Civil rights attorney Izaak Schwaiger said he is representing an 11-year-old boy who was Tasered by the Sonoma County Sheriff’s Department and who now has permanent brain damage.

But the county is refusing to give Schwaiger the video of what happened, without telling him why. 

"So, it’s like they get to decide that?" Schwaiger said. "And yes, they do. Cops will come up with any way to claim GBI to throw the book at you. But if someone was taken down by a K-9, they’ll say it wasn’t great bodily injury."

And that’s just one case: Schwaiger said he has plenty more examples from other jurisdictions that have also denied him documents and video because the agency has denied that his clients were injured, despite his evidence to the contrary.

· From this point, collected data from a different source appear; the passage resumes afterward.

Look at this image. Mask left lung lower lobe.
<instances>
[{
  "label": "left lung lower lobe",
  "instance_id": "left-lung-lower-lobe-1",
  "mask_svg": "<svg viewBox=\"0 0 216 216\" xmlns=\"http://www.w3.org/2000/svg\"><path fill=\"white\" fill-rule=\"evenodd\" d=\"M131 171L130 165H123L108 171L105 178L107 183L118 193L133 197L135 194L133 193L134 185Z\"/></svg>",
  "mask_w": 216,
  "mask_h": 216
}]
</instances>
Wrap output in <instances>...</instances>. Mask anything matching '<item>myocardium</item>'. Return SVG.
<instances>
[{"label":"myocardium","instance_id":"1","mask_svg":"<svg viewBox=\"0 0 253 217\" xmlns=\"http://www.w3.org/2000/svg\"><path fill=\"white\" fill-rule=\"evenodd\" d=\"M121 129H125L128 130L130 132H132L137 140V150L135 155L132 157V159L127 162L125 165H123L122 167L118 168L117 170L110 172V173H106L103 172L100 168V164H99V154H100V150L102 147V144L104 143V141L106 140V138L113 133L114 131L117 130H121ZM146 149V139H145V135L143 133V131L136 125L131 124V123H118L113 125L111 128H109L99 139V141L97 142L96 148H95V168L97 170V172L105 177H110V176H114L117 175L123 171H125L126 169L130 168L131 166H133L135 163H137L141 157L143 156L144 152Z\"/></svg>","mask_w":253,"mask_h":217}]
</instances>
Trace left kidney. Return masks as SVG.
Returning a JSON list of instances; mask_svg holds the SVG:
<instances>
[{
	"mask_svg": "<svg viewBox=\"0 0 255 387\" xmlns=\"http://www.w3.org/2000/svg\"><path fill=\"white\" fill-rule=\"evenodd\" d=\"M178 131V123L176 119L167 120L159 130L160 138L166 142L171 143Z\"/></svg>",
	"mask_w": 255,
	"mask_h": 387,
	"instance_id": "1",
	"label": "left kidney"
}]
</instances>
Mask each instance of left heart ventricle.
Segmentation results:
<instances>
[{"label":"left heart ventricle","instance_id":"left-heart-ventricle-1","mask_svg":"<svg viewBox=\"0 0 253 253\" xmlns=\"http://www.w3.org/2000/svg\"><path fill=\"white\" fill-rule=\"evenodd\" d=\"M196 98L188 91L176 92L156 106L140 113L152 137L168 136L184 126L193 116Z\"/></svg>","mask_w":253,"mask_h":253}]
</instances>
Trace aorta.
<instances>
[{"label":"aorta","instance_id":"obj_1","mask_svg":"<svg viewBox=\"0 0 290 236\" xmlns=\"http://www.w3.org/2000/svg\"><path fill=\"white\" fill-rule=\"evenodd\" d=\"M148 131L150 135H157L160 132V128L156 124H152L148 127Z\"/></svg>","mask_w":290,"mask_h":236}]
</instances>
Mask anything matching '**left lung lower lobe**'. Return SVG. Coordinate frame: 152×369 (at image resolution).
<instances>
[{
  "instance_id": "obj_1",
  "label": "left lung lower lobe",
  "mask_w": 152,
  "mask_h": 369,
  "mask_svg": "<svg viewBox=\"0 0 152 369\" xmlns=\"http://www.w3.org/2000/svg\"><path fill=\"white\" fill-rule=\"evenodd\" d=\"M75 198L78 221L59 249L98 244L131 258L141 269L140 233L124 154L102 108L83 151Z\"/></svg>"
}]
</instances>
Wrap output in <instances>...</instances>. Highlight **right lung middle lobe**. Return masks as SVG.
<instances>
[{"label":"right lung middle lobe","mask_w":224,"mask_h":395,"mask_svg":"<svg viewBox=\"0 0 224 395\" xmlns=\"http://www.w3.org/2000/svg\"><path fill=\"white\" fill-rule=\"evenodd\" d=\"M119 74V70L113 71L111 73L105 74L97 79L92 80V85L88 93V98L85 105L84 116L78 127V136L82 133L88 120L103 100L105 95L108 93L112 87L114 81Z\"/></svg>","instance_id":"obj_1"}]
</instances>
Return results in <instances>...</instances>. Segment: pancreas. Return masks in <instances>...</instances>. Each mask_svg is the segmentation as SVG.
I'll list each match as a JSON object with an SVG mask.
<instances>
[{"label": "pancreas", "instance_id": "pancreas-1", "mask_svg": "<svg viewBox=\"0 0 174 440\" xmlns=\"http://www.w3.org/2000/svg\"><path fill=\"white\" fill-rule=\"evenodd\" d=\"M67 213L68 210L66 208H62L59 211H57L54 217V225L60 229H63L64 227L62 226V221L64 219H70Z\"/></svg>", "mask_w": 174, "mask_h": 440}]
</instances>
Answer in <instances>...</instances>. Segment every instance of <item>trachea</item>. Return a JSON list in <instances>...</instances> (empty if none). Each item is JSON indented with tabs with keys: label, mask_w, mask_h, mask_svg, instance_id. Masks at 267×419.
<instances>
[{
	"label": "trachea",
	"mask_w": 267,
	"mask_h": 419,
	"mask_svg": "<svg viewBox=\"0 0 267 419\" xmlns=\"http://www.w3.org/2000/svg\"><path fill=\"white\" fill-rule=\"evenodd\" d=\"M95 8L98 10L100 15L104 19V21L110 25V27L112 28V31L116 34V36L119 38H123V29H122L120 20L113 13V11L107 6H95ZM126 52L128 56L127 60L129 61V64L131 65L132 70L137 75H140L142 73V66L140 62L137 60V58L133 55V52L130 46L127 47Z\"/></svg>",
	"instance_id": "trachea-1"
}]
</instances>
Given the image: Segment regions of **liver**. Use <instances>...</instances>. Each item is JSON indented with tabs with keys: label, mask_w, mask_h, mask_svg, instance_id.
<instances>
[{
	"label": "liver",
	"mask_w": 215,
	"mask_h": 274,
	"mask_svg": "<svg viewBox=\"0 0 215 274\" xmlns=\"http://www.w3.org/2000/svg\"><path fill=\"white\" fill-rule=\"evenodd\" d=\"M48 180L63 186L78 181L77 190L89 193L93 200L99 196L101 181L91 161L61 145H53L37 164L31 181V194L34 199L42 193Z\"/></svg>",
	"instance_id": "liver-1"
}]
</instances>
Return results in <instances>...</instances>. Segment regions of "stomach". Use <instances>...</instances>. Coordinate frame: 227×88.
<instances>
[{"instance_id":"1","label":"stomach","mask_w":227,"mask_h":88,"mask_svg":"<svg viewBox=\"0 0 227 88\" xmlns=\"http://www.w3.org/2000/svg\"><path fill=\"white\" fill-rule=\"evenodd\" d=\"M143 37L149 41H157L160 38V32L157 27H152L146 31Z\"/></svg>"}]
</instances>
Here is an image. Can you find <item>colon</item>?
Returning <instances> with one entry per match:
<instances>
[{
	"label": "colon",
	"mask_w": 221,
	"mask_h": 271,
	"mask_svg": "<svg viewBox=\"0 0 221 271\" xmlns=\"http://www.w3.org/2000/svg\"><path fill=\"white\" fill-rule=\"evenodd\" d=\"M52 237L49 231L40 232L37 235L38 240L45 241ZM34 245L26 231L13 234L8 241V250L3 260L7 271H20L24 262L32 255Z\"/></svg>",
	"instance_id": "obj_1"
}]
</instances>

"When I defended criminal cases, DAs would routinely charge whiplash in a DUI crash as GBI (Great Bodily Injury)," Schwaiger said. "Any soft tissue damage, regardless of whether there was an open wound or required a hospital or a chiropractor visit should be a GBI." 

In the early days of SB 1421, Schwaiger said it seemed to him as though cities at least attempted to comply with the law.

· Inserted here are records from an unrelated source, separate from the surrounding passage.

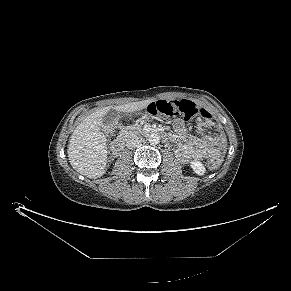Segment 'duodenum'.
I'll use <instances>...</instances> for the list:
<instances>
[{
    "mask_svg": "<svg viewBox=\"0 0 291 291\" xmlns=\"http://www.w3.org/2000/svg\"><path fill=\"white\" fill-rule=\"evenodd\" d=\"M127 141V137L125 136H120L117 139L114 140L112 143V151L114 154H119L121 151L124 149L125 144Z\"/></svg>",
    "mask_w": 291,
    "mask_h": 291,
    "instance_id": "410a0bca",
    "label": "duodenum"
}]
</instances>
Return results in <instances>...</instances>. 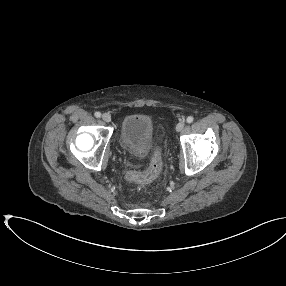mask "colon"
<instances>
[{"instance_id":"colon-1","label":"colon","mask_w":286,"mask_h":286,"mask_svg":"<svg viewBox=\"0 0 286 286\" xmlns=\"http://www.w3.org/2000/svg\"><path fill=\"white\" fill-rule=\"evenodd\" d=\"M163 159L160 149H156L151 158L149 167L144 171L130 169L127 172V179L137 183H149L158 177L162 170Z\"/></svg>"}]
</instances>
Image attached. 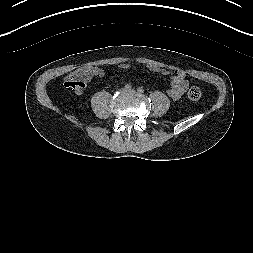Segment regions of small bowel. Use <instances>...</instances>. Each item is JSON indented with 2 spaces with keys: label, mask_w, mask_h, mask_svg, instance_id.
Instances as JSON below:
<instances>
[{
  "label": "small bowel",
  "mask_w": 253,
  "mask_h": 253,
  "mask_svg": "<svg viewBox=\"0 0 253 253\" xmlns=\"http://www.w3.org/2000/svg\"><path fill=\"white\" fill-rule=\"evenodd\" d=\"M120 67L128 68L129 64L124 63L121 64ZM93 73L99 77L104 76V71L99 68H94ZM161 73L171 75L170 87L168 88L167 93L172 99L176 100L185 93L189 83L186 74L183 71L161 70ZM76 93L82 94L83 91H77Z\"/></svg>",
  "instance_id": "obj_1"
}]
</instances>
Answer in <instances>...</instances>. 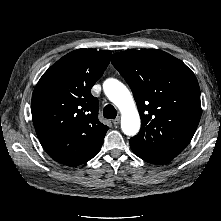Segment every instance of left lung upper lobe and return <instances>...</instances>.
Segmentation results:
<instances>
[{
    "mask_svg": "<svg viewBox=\"0 0 221 221\" xmlns=\"http://www.w3.org/2000/svg\"><path fill=\"white\" fill-rule=\"evenodd\" d=\"M111 62L130 86L141 117L130 146L176 156L191 141L201 116L200 88L179 59L155 49L128 50Z\"/></svg>",
    "mask_w": 221,
    "mask_h": 221,
    "instance_id": "left-lung-upper-lobe-1",
    "label": "left lung upper lobe"
}]
</instances>
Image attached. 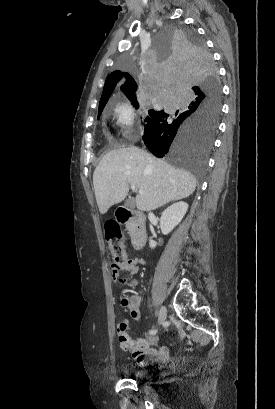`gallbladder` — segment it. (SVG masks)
I'll return each mask as SVG.
<instances>
[{"label":"gallbladder","instance_id":"bac80fb5","mask_svg":"<svg viewBox=\"0 0 275 409\" xmlns=\"http://www.w3.org/2000/svg\"><path fill=\"white\" fill-rule=\"evenodd\" d=\"M125 207H127V209H133L131 198H128V200H126Z\"/></svg>","mask_w":275,"mask_h":409}]
</instances>
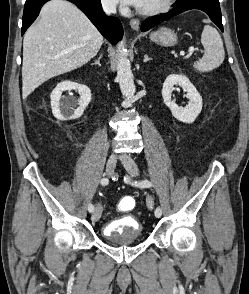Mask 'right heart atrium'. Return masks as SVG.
<instances>
[{
  "instance_id": "1",
  "label": "right heart atrium",
  "mask_w": 249,
  "mask_h": 294,
  "mask_svg": "<svg viewBox=\"0 0 249 294\" xmlns=\"http://www.w3.org/2000/svg\"><path fill=\"white\" fill-rule=\"evenodd\" d=\"M101 3L106 10L113 11L117 7L118 0H101Z\"/></svg>"
}]
</instances>
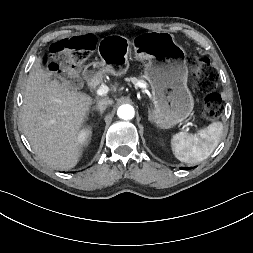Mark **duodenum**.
<instances>
[{
    "label": "duodenum",
    "mask_w": 253,
    "mask_h": 253,
    "mask_svg": "<svg viewBox=\"0 0 253 253\" xmlns=\"http://www.w3.org/2000/svg\"><path fill=\"white\" fill-rule=\"evenodd\" d=\"M88 76H89V83L91 85L95 84V78L93 77V74L89 73Z\"/></svg>",
    "instance_id": "1"
}]
</instances>
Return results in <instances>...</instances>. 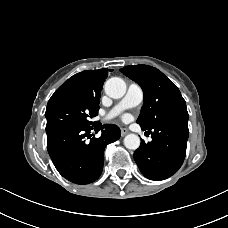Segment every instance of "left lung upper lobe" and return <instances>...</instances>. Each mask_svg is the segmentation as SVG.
Returning a JSON list of instances; mask_svg holds the SVG:
<instances>
[{
	"instance_id": "obj_1",
	"label": "left lung upper lobe",
	"mask_w": 228,
	"mask_h": 228,
	"mask_svg": "<svg viewBox=\"0 0 228 228\" xmlns=\"http://www.w3.org/2000/svg\"><path fill=\"white\" fill-rule=\"evenodd\" d=\"M120 71L137 82L144 92V104L137 123L143 129L188 120L186 103L177 86L161 71L149 65L126 66Z\"/></svg>"
}]
</instances>
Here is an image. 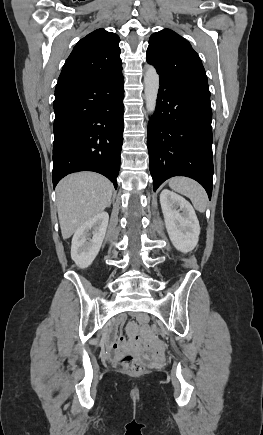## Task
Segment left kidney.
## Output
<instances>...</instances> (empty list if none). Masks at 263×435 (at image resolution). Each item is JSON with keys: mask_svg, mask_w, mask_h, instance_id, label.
Segmentation results:
<instances>
[{"mask_svg": "<svg viewBox=\"0 0 263 435\" xmlns=\"http://www.w3.org/2000/svg\"><path fill=\"white\" fill-rule=\"evenodd\" d=\"M160 204L169 238L174 247L187 253L198 244L200 226L192 205L182 196L164 189Z\"/></svg>", "mask_w": 263, "mask_h": 435, "instance_id": "5707ae66", "label": "left kidney"}]
</instances>
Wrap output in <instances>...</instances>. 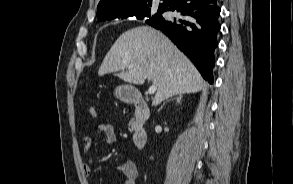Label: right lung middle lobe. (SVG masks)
<instances>
[{"instance_id": "dd1d6c3e", "label": "right lung middle lobe", "mask_w": 293, "mask_h": 184, "mask_svg": "<svg viewBox=\"0 0 293 184\" xmlns=\"http://www.w3.org/2000/svg\"><path fill=\"white\" fill-rule=\"evenodd\" d=\"M164 10L163 9H158V13L153 15L151 19L147 20L148 21H155V20H158V19H161L162 16H161V13H163ZM150 10H147V11H143V12H139L137 14L134 15V17H136L137 19H144L146 17H150Z\"/></svg>"}]
</instances>
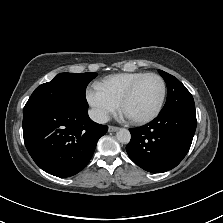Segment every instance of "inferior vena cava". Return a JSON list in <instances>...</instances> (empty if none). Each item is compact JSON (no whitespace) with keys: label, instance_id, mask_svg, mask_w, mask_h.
Listing matches in <instances>:
<instances>
[{"label":"inferior vena cava","instance_id":"obj_1","mask_svg":"<svg viewBox=\"0 0 223 223\" xmlns=\"http://www.w3.org/2000/svg\"><path fill=\"white\" fill-rule=\"evenodd\" d=\"M89 117L93 121H95L97 123H100V124H104V123H107L109 121V116L105 112H103L99 109L89 110Z\"/></svg>","mask_w":223,"mask_h":223}]
</instances>
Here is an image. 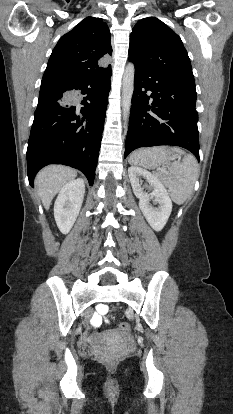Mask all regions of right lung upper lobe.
<instances>
[{"label":"right lung upper lobe","mask_w":233,"mask_h":414,"mask_svg":"<svg viewBox=\"0 0 233 414\" xmlns=\"http://www.w3.org/2000/svg\"><path fill=\"white\" fill-rule=\"evenodd\" d=\"M112 54L107 24L87 17L63 35L53 49L43 80H75L104 74Z\"/></svg>","instance_id":"cb5924a9"}]
</instances>
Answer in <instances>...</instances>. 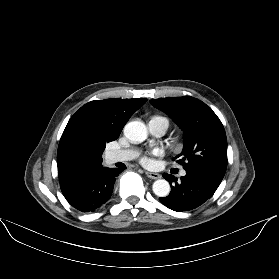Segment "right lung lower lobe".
Returning a JSON list of instances; mask_svg holds the SVG:
<instances>
[{"instance_id": "1", "label": "right lung lower lobe", "mask_w": 279, "mask_h": 279, "mask_svg": "<svg viewBox=\"0 0 279 279\" xmlns=\"http://www.w3.org/2000/svg\"><path fill=\"white\" fill-rule=\"evenodd\" d=\"M123 169L101 167L60 182L67 201L82 212L95 211L109 200L115 178Z\"/></svg>"}]
</instances>
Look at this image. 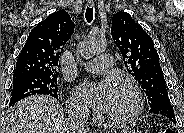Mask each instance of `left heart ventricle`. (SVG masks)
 I'll list each match as a JSON object with an SVG mask.
<instances>
[{
	"label": "left heart ventricle",
	"instance_id": "left-heart-ventricle-1",
	"mask_svg": "<svg viewBox=\"0 0 184 133\" xmlns=\"http://www.w3.org/2000/svg\"><path fill=\"white\" fill-rule=\"evenodd\" d=\"M132 107V96L128 92L117 89L115 97L105 113L111 117H122L130 112Z\"/></svg>",
	"mask_w": 184,
	"mask_h": 133
}]
</instances>
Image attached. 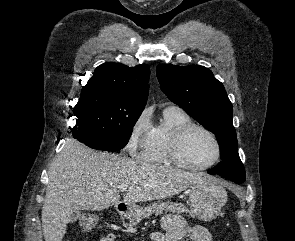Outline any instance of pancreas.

But as the years go on, he said it seems like the police department’s lawyers are figuring out ways to prevent the release of records.

"They’re making a calculus. How many people denied a request will actually litigate this?" Schwaiger asked. "How many people are going to bring a lawsuit to fight their request being denied?"

Not many journalists or members of the public do sue.

But some do.

And after months of legal argument, both The Oaklandside and the Bay Area News Group won their cases against the Oakland Police Department and San Jose Police Department, respectively. 

Both suits were over police departments taking too long to release records. 

In Oakland, a settlement between the two parties now requires OPD to clear its backlog of California Public Records Act requests within six months and release all records related to police shootings and misconduct within 15 months, with disclosures on a rolling basis every two weeks.

The judge also ruled in favor of two investigative reporters, Darwin BondGraham and Ali Winston, fighting the police for SB 1421 records by ordering OPD to turn over thousands of documents within six months that the pair requested years ago.

In the Bay Area News Group case, it took two years in court to convince the San Jose Police Department to agree to a settlement requiring the timely release of use-of-force and officer disciplinary records.

SJPD must now produce most of the requested material within 30 days. The settlement also compels San Jose police to retrain officers to document force and widen the category of  injury-causing incidents to make more injuries disclosable.

Ferguson and other First Amendment advocates note that the police transparency laws are a "good start" but they wonder why the police get more privacy than any other type of government worker.

"The law has given critical insight into misconduct," Ferguson said, "but it’s not a perfect law by any means. It’s still less than you would get for any other public employee."

ABOUT THIS REPORTING: This story is part of a statewide multi-newsroom collaboration, called the California Government and Accountability Journalists, focused on increasing transparency and accountability in government and police personnel files.  Over the next year, a group of government and investigative reporters from newsrooms across the state will be working to expose public harm when agencies and officials withhold records and public information.